Saturday 13 September 2008

What changes minds?

It was  00:30 2008-09-13 - when I decided to start writing this. Crazy? So what.

I've been thinking about what changes people's minds about things. For example what changes your mind about accepting something, believing something or doing something. Why the heck am I interested in that? Because of my statement that "The human mind can move mountains, yet there is no mountain as immovable as the human mind".

But somehow minds do change. And over the last few hours it's been at the back of my mind to list the things that I've seen or heard of that change minds.

  1. Culture
  2. Shared experience
  3. Force of authority
  4. Compelling logic
  5. Pain and suffering
  6. Feedback from multiple others
  7. Direct experience
  8. Traumatic events/experiences including pain or suffering
  9. Kindness
  10. Threats
  11. Time
  12. Leaders

I've decided to stop there with the list, because there is an important observation that 'reason' and 'evidence' are not on the list. And that's interesting in itself, because I have little faith in 'reason' and 'evidence' changing minds. When I say evidence I mean some kind of research; something that is very very reliable. Why do these two factors not change minds? Because minds are free to find alternative reasoning or to disregard evidence.

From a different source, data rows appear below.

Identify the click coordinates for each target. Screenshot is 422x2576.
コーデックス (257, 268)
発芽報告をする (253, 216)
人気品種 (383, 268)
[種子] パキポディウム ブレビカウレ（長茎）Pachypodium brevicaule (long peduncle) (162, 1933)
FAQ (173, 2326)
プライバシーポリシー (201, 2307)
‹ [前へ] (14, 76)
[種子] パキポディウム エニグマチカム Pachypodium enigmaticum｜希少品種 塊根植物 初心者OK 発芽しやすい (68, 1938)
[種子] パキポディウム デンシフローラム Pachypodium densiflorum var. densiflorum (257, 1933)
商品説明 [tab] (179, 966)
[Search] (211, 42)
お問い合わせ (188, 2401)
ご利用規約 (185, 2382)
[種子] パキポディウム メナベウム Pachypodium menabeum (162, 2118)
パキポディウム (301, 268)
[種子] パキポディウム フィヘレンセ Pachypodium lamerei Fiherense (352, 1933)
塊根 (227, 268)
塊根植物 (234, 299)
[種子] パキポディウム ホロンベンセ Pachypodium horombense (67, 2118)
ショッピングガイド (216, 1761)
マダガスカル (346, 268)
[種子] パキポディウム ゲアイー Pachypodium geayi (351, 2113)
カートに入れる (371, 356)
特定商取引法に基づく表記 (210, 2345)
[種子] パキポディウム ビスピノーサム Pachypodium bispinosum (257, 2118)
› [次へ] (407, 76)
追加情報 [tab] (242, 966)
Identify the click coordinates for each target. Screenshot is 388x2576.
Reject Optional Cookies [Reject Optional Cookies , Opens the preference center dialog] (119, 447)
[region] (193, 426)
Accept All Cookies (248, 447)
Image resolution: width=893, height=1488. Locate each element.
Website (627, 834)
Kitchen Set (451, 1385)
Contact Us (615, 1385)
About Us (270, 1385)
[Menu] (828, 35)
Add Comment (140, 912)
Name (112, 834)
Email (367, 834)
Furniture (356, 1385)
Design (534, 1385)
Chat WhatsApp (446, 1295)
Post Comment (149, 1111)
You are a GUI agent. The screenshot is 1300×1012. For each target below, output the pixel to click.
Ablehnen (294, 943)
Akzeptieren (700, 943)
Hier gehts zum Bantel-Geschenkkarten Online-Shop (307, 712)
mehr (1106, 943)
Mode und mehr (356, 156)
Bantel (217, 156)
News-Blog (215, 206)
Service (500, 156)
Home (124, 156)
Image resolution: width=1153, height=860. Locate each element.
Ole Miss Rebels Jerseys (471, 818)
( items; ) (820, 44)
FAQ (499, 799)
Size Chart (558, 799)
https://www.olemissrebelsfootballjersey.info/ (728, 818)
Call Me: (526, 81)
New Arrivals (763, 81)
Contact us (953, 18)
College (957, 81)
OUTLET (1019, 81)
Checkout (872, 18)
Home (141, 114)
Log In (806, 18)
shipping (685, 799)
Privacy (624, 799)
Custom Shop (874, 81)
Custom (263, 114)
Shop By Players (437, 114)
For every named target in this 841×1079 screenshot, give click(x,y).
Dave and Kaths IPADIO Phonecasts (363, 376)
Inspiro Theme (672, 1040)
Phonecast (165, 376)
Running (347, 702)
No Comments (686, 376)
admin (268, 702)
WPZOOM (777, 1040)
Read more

So that led me to think about the things can cause minds to resist change. I think this could be a big list.

  1. Fear
  2. Uncertainty
  3. Anxiety
  4. Tradition
  5. Culture
  6. Shared experience
  7. Personal experience
  8. Image of one's self
  9. Habit
  10. Lack of time to update knowledge, think or effect change
  11. Inability to see the consequences of change
  12. Lack of perceived benefit for self or loved ones
  13. Narrow focus on basic human needs
  14. Narrow focus on life
  15. Personal characteristics - e.g. stubbornness, laziness

Okay - I'm gonna go away and think some more about this. If anyone out there has other ideas do post up some comments.